No início da manhã, em meio a uma chuva leve, mas constante, o fotógrafo e eu partimos com Bueno e sua delegação do festival de Ladrilleros em barcos pilotados por capitães wounaan através dos manguezais mais espessos e antigos que já vi.

Fomos em direção a Jooin Jeb. Depois de duas horas, as teias escuras de manguezais deram lugar à visão de palmeiras de açaí rendadas. Um tucano voou baixo sobre o rio. Atracamos em escadas de terra esculpidas na margem íngreme do afluente.

Os cerca de 130 moradores de Jooin Jeb falam o idioma wounaan, o woun meu, e o espanhol. Muitas mulheres wounaan são tecelãs experientes que usam fibras finas de palmeira e corantes naturais para criar cestos elegantes, brilhantes e de formas rígidas. Aquele dia era um feriado importante para a comunidade, um festival de colheita. Muitos dos jovens adultos, que trabalham ou estudam em outros lugares, haviam retornado. Todos, de bebês a idosos, usavam desenhos de pele recém-pintados com tinta azul-escura feita da fruta jagua.

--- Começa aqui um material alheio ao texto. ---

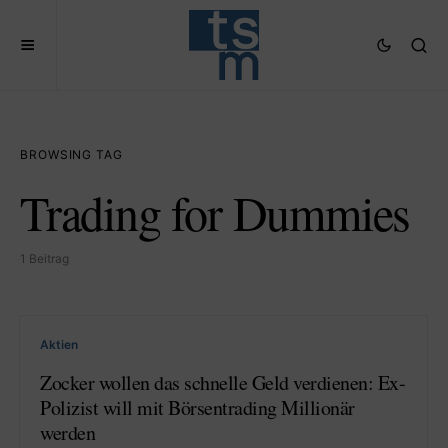
BROWSING TAG
Trading for Dummies
1 Beitrag
Aktien
Zocker wollen das schnelle Geld verdienen: Ex-
Polizist will mit Börsentrading Millionär
werden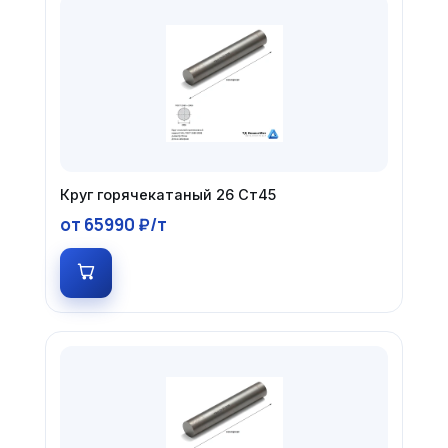
Круг горячекатаный 26 Ст45
от 65990 ₽/т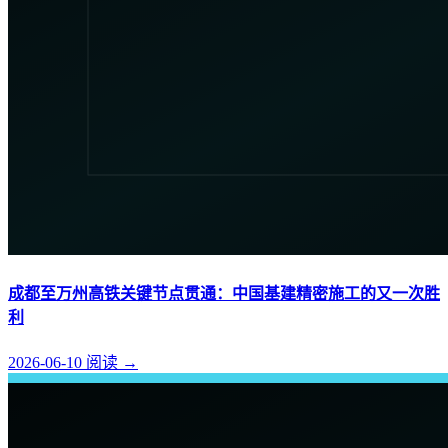
成都至万州高铁关键节点贯通：中国基建精密施工的又一次胜
利
2026-06-10
阅读
→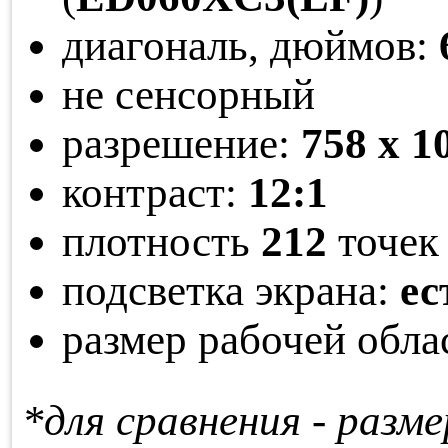
диагональ, дюймов:
не сенсорный
разрешение:
758 x 1
контраст:
12:1
плотность
212
точек 
подсветка экрана:
ес
размер рабочей обла
*для сравнения - раз­ме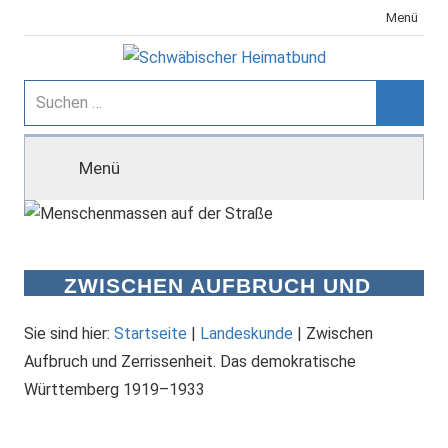
Zum
Menü
Inhalt
springen
Schwäbischer
Suchen
nach:
Suche
Heimatbund
Menü
ZWISCHEN AUFBRUCH UND
ZERRISSENHEIT. DAS
DEMOKRATISCHE
Sie sind hier:
Startseite
|
Landeskunde
|
Zwischen
WÜRTTEMBERG 1919–1933
Aufbruch und Zerrissenheit. Das demokratische
Württemberg 1919–1933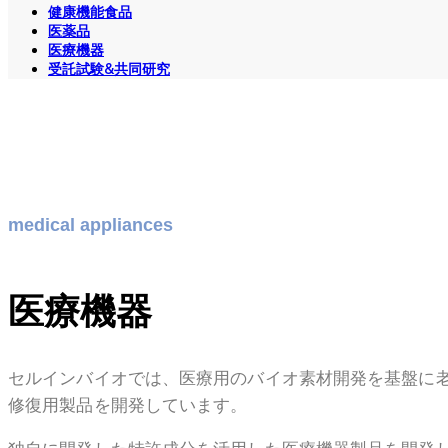
健康機能食品
医薬品
医療機器
受託試験&共同研究
medical appliances
医療機器
セルインバイオでは、医療用のバイオ素材開発を基盤に
修復用製品を開発しています。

Otoniel Chamarra, de 39 anos, pintou a parte superior do corpo com um padrão em zigue-zague duplo cujas quatro linhas se cruzavam sobre o coração. De acordo com ele, o desenho foi feito para representar estradas, porque ele estava pensando em qual caminho seguir com seus estudos e sua vida.

Chamarra estava trabalhando em um curso de administração de empresas em Cali, e também atuou como diretor cultural em Jooin Jeb. Em setembro, pretendia falar no festival em La Barra sobre as perspectivas dos wounaan, sobre ecologia e, claro, sobre baleias.

Durante a maior parte de sua trajetória, os wounaan foram marinheiros, habitando praias como a de La Barra, contou Chamarra. Embora nos últimos séculos tenham vivido mais no interior, “sempre estivemos no rio e no mar”, ele disse. “A baleia protege aqueles perdidos no mar, e transmite a energia que tem tudo a ver com nossa colheita.”

Chamarra explicou que é no mês de junho, quando as baleias jubarte estão a caminho da baía de Málaga, que os wounaan se preparam para essa festa, reunindo todas as famílias para celebrar um ano próspero à frente. “O espírito da baleia é a alma dos produtos que colhemos”, acrescentou.

Depois de compartilhar com nossos anfitriões um generoso almoço de peixe de rio, cozido no vapor, e suco de açaí fresco, nos despedimos de Jooin Jeb. Borboletas azuis coloridas flutuavam ao redor de nossos barcos alegrando nossa jornada pela floresta e pelos manguezais. O grande rio se alargou conforme nos aproximamos do mar, atraídos, como tantos outros, em direção às baleias.